YOUR TASK >> Nothing but the lines from the one containing "Отзывы о нас" through the one containing "Giấy phép LHQT: 79-1763/2023/CDLQGVN-GP LHQT", both included, should be given again, each exactly as written below.

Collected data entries
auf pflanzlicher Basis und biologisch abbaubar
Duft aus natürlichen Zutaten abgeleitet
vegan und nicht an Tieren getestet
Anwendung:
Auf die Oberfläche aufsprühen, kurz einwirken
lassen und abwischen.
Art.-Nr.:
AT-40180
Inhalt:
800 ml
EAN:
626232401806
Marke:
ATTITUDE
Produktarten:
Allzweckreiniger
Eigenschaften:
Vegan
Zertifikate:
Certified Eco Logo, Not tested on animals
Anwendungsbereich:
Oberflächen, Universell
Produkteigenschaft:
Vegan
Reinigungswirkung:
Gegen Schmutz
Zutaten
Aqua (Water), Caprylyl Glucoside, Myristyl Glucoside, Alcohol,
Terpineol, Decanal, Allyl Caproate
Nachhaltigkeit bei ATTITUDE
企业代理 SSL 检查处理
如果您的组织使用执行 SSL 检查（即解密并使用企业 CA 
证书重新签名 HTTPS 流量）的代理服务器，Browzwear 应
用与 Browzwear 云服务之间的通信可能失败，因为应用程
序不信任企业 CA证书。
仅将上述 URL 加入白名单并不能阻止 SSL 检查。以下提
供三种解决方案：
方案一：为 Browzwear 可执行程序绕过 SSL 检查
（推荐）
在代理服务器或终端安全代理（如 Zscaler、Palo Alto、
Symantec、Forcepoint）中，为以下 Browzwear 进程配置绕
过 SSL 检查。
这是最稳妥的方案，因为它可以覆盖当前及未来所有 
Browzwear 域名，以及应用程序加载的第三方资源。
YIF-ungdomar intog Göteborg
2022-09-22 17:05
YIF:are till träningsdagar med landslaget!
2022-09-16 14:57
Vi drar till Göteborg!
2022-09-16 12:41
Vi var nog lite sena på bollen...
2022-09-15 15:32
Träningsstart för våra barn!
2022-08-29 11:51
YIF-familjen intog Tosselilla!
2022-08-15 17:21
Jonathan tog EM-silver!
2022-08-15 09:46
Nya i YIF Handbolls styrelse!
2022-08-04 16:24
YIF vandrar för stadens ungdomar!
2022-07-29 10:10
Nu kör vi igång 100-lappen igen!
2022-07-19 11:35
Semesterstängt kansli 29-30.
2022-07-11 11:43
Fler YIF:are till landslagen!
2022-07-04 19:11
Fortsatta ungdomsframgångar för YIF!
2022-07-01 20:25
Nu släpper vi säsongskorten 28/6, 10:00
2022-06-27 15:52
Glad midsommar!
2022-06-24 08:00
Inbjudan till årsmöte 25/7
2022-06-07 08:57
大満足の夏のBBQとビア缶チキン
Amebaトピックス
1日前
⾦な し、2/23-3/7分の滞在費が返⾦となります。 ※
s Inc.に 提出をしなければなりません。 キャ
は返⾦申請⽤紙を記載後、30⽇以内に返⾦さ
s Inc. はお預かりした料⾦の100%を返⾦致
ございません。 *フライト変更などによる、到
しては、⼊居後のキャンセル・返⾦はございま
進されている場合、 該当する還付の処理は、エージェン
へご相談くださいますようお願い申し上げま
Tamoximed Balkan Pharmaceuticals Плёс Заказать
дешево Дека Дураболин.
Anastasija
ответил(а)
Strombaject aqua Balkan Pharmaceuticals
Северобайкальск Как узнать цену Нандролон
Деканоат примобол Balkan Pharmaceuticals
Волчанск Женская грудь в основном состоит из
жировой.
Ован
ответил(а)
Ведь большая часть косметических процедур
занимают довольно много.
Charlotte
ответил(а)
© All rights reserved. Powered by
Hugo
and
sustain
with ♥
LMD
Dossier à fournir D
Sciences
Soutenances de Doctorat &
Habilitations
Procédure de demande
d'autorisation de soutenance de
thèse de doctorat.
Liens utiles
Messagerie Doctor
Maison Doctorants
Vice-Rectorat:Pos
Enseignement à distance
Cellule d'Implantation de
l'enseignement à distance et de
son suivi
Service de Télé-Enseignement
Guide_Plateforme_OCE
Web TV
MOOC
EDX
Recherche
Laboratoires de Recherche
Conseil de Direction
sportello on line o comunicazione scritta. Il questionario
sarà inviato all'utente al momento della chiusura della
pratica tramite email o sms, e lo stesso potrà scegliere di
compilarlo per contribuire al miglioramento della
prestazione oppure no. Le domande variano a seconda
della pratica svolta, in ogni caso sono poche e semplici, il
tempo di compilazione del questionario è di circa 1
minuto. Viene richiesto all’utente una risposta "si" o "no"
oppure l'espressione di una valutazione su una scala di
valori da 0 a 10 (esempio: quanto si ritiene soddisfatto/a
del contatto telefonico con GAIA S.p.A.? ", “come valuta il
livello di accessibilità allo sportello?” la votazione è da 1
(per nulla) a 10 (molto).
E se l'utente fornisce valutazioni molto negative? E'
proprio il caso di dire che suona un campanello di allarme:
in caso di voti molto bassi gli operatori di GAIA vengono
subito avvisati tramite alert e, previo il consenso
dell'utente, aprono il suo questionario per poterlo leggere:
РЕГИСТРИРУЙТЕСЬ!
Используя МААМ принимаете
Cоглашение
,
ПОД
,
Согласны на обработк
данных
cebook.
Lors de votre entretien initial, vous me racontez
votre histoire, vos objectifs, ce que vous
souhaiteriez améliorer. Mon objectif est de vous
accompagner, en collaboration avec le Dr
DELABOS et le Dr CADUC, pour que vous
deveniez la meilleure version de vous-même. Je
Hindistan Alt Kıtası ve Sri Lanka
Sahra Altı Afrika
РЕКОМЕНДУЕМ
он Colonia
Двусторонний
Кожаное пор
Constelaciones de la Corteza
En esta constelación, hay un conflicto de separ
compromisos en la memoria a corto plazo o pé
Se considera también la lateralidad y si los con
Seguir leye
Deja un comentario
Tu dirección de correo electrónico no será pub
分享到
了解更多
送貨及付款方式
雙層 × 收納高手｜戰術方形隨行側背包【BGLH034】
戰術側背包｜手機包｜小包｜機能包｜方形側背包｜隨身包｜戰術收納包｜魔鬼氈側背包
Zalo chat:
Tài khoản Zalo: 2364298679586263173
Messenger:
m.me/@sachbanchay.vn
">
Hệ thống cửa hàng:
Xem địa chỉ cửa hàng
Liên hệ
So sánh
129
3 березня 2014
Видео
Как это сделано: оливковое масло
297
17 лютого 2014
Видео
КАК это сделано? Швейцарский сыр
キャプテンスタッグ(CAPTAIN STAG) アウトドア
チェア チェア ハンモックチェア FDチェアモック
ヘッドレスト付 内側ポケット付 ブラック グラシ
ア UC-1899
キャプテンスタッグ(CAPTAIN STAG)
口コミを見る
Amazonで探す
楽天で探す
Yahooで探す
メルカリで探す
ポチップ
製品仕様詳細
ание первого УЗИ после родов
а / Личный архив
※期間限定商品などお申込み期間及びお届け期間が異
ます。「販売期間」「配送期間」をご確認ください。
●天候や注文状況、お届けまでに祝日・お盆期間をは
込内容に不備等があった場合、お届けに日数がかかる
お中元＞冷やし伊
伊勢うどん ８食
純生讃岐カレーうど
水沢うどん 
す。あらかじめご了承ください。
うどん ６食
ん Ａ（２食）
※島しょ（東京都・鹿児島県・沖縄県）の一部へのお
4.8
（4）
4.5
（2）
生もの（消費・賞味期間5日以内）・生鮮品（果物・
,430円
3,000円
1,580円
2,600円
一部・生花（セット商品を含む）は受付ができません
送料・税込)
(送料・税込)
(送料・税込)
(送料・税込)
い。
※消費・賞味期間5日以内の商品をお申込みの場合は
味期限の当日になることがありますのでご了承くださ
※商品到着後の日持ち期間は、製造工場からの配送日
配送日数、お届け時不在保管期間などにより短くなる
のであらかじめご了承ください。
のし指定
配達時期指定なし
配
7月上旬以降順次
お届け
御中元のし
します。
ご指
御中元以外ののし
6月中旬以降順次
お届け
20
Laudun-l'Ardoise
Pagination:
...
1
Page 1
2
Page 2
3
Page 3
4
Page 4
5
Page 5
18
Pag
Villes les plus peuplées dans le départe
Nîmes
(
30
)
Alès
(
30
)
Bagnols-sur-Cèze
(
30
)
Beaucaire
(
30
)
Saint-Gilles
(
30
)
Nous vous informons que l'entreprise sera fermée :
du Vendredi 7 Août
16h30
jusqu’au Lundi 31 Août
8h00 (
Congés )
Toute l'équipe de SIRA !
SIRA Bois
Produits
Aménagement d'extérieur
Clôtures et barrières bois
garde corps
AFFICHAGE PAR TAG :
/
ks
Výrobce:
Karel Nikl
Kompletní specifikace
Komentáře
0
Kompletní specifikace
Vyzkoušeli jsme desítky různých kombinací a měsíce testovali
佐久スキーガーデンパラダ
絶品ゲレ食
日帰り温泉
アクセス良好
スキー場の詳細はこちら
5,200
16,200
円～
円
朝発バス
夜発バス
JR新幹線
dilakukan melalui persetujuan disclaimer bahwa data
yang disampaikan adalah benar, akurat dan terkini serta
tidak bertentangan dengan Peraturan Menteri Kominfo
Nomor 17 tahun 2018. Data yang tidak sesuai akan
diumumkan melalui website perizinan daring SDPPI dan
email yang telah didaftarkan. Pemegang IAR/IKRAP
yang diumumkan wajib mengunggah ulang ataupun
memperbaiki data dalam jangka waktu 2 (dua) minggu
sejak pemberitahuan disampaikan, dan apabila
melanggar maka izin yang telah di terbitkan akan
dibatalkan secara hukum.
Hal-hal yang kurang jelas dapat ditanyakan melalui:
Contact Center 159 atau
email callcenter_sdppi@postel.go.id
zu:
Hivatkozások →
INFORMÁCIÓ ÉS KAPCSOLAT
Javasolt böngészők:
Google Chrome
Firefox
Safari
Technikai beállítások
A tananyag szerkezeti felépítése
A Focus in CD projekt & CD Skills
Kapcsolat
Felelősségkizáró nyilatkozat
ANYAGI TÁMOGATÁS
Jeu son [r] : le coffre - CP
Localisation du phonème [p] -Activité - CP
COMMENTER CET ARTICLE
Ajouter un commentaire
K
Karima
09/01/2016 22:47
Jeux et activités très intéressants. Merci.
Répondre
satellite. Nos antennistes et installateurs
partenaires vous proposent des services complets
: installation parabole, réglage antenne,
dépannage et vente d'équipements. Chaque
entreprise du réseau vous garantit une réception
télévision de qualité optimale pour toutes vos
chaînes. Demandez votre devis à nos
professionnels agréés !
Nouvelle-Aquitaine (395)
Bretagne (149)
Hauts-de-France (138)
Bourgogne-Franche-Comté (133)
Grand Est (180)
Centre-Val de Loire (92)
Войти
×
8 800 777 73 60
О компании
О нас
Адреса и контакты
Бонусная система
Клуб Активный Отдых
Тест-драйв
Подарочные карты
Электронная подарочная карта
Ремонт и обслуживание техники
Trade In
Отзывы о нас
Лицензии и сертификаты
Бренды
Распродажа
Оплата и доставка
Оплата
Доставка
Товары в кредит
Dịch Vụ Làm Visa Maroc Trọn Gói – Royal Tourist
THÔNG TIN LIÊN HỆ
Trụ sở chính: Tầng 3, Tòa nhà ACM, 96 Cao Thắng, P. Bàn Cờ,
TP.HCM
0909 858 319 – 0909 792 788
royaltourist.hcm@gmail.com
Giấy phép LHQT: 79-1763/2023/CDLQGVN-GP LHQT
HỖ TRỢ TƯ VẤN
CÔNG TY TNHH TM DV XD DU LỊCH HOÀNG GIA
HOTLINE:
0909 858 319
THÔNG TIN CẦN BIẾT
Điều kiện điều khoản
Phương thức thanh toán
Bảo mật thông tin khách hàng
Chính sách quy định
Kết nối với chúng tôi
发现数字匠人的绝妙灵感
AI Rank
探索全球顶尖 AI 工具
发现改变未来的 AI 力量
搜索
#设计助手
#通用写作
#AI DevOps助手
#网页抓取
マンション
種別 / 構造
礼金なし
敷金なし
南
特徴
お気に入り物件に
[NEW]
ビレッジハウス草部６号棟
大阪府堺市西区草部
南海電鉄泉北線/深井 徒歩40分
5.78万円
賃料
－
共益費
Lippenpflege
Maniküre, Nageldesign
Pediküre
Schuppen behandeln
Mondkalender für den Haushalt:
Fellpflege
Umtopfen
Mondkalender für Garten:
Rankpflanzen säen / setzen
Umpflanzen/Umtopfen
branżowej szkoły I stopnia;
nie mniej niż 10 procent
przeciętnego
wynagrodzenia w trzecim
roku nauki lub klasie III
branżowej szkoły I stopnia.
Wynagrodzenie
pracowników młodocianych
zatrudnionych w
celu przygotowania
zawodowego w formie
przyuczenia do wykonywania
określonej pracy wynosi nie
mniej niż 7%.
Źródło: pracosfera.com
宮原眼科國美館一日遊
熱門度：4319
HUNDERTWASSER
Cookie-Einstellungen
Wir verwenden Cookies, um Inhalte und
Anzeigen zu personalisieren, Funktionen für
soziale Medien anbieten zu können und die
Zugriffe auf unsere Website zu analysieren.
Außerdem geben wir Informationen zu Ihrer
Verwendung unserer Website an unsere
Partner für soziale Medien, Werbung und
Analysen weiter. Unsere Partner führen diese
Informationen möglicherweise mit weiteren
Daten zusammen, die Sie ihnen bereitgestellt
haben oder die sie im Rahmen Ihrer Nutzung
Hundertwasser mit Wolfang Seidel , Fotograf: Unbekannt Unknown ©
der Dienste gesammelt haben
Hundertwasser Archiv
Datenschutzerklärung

SOLUTION FOR THIS PROBLEM >>
Отзывы о нас
Лицензии и сертификаты
Бренды
Распродажа
Оплата и доставка
Оплата
Доставка
Товары в кредит
Dịch Vụ Làm Visa Maroc Trọn Gói – Royal Tourist
THÔNG TIN LIÊN HỆ
Trụ sở chính: Tầng 3, Tòa nhà ACM, 96 Cao Thắng, P. Bàn Cờ,
TP.HCM
0909 858 319 – 0909 792 788
royaltourist.hcm@gmail.com
Giấy phép LHQT: 79-1763/2023/CDLQGVN-GP LHQT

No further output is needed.